Good job of laying out the Ansel Adams predicament. My own reactions to his work run along these lines:

*I'm impressed.
*It doesn't mean much to me -- my soul doesn't tingle.
*Yet I'm impressed.
*And bizarrely I don't mind feeling duly awestruck.
*It's such an easy artworld thing to look down on him, and such a banal thing to love his work, that I'm tempted to go ahead and love it.
*Yet I just don't feel anything deep about it.
*Yet I'm impressed!

So I guess I'd have to say I don't mind the official Ansen Adams. I'm glad he did it -- someone had to. (I don't enjoy the movie of "Gone With the Wind," but I'm glad it's there. Movie history, and photographic history, need these landmarks.)

I am surprised, over and over, when I go to an art-photography exhibit of work that really shows off a lot of in-the-grain craftsmanship, how seductive, heady and rich b&w photographs can be. The new giant color C-prints generally leave me cold -- why not look at 'em in a book or a magazine? But finely made b&w art shots, seen in person? They do cast a spell. Over me, at least. Not over you? Are there art photographrs who you do go for? I like some of the Russians and Eastern Europeans, Lartigue, a Harlem guy named Roy de Carava who made gorgeous shots of jazz musicians (that don't look like anything special in reproduction but are like fine cognac when seen in person), bunches of others, though many of the big big names don't interest me much...

Posted by: Michael Blowhard on February 11, 2003 12:44 AM



I'll grant you, photographs--particularly, black and white photographs--can be very sensuous objects. They eroticize vision (which obviously explains your interest in them.) But, as I point out in my post, that voluptuousness is virtually independent of the nature of the subject matter, and thus often serves as an enormous distraction from the subject matter. I mean, there are candid photos of Marlene Dietrich which give you a sense of a goofy, gawky, fun woman; but her glamour photos reduce her an iconic/erotic pair of cheekbones. Photography often--and quite frustratingly--seems to involve this bizarre impressiveness/substance trade off. Painting is just a lot more flexible. And that raises a whole 'nother issue: when Ansel started photographing the American West, he was sitting on top of 50+ years of Western painting--why doesn't anybody bring up the iconographic tradition he was, of necessity, reacting to?

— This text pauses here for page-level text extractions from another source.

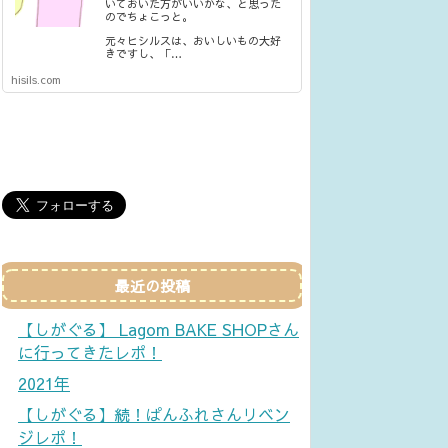
いておいた方がいいかな、と思った
のでちょこっと。
元々ヒシルスは、おいしいもの大好
きですし、「…
hisils.com
最近の投稿
【しがぐる】 Lagom BAKE SHOPさん
に行ってきたレポ！
2021年
【しがぐる】続！ぱんふれさんリベン
ジレポ！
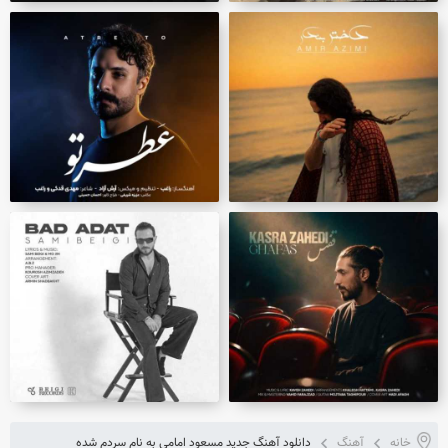
خانه
آهنگ
دانلود آهنگ جدید مسعود امامی به نام سردم شده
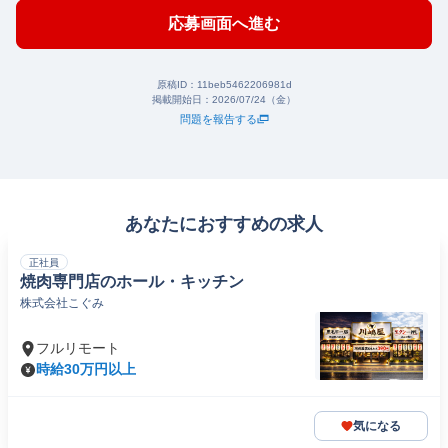
応募画面へ進む
原稿ID：
11beb5462206981d
掲載開始日：
2026/07/24（金）
問題を報告する
あなたにおすすめの求人
正社員
焼肉専門店のホール・キッチン
株式会社こぐみ
フルリモート
時給30万円以上
気になる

Writing on art photography seems to assume that guys like Ansel Adams were sui generis, that nobody ever looked at Yosemite or the Sierras with an aesthetic glint in their eyes prior to him--which is just silly.

Posted by: Friedrich von Blowhard on February 11, 2003 11:33 AM



my wordy sissies of semiotics...

long may yer verbslunk co-mingle.

adams helped,

thurd

Posted by: triblett lungre-thurd on February 20, 2003 12:59 AM



Hey, theres an ansel adams picture of a bare tree in the desert with heavily shadowed top branches. It looks dead. I have lost my version of this picture and dont recall the name of it. If you can find it please send me one.

Posted by: Tim on March 1, 2003 11:20 AM



Hey, theres an ansel adams picture of a bare tree in the desert with heavily shadowed top branches. It looks dead. I have lost my version of this picture and dont recall the name of it. If you can find it please send me one.